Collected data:
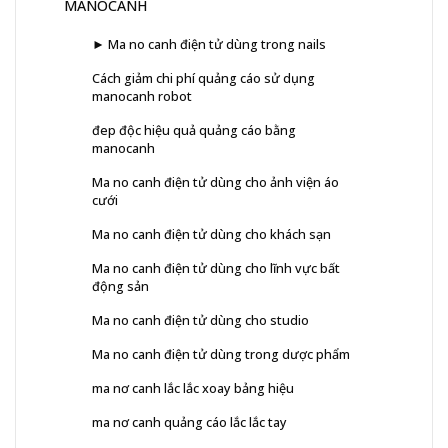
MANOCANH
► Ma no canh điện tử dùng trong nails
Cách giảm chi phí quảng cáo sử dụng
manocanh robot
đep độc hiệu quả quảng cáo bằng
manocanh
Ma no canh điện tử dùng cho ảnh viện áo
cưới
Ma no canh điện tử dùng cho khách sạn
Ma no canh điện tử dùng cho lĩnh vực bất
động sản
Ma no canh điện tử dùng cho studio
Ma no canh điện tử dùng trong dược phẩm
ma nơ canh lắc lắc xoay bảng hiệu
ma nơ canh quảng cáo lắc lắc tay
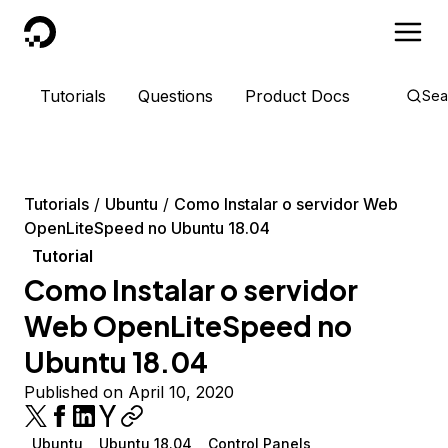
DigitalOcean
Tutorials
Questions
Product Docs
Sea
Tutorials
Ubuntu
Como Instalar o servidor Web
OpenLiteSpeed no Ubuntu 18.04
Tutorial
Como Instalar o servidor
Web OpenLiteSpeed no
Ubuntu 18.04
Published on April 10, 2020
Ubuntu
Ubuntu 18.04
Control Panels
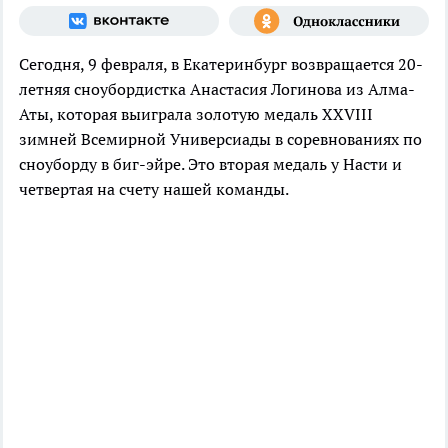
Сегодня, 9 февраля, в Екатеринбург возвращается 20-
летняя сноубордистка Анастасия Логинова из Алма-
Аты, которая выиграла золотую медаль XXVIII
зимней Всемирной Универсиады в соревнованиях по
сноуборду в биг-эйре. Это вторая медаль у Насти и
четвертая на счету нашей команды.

--

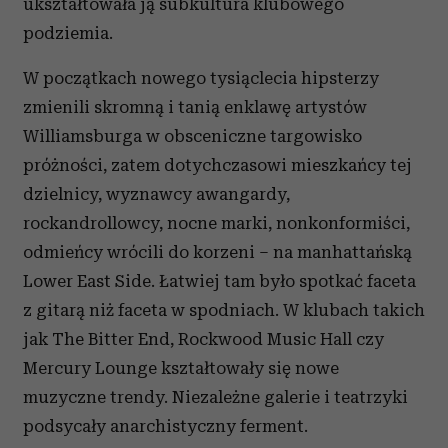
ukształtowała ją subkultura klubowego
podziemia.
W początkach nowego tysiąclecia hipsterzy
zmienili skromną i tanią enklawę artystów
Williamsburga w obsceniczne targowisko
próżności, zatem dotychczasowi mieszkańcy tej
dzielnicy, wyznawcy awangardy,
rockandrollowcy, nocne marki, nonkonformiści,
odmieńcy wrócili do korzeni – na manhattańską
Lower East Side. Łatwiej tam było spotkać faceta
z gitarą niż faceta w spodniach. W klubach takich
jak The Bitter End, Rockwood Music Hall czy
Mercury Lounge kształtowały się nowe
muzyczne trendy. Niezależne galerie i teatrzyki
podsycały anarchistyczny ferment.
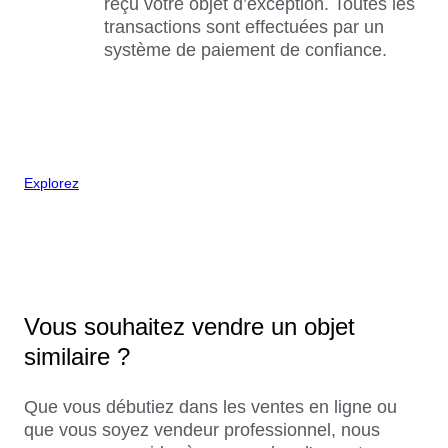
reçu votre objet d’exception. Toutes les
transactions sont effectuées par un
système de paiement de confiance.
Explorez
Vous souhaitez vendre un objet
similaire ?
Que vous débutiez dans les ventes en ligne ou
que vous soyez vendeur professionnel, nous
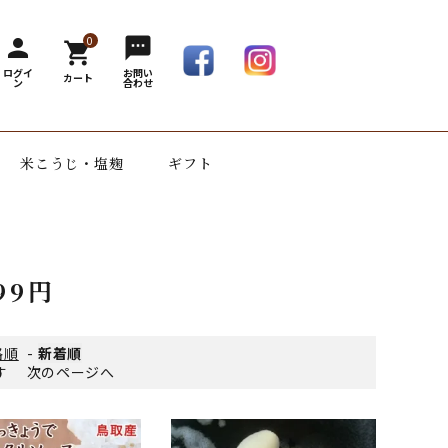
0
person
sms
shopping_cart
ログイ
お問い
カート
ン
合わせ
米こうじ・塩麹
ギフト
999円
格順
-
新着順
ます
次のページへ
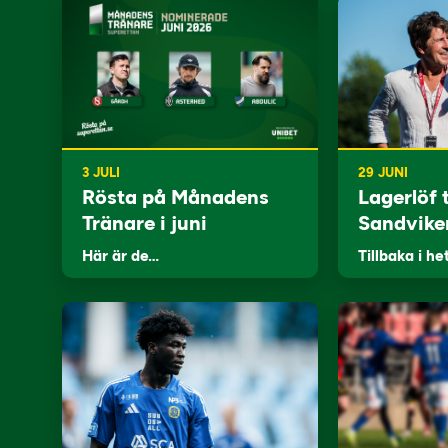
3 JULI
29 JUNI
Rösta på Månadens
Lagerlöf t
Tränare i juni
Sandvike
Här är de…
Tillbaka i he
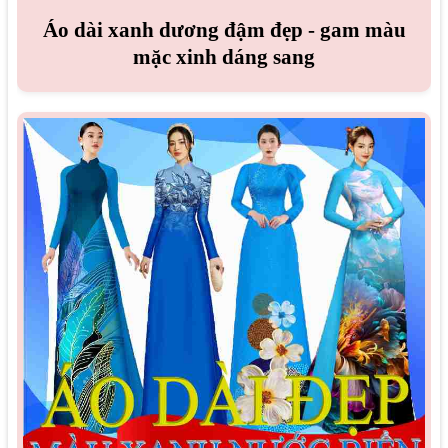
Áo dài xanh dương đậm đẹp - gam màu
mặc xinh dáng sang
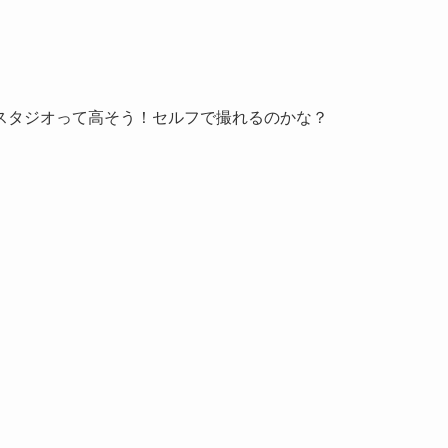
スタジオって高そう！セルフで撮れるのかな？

> **Brief**: Reproduce exactly the lines above that run from the one with "Áo dài xanh dương đậm đẹp - gam màu" to the one with "スタジオって高そう！セルフで撮れるのかな？", both included, leaving pictures out.

> **Task answer**:
Áo dài xanh dương đậm đẹp - gam màu
mặc xinh dáng sang
スタジオって高そう！セルフで撮れるのかな？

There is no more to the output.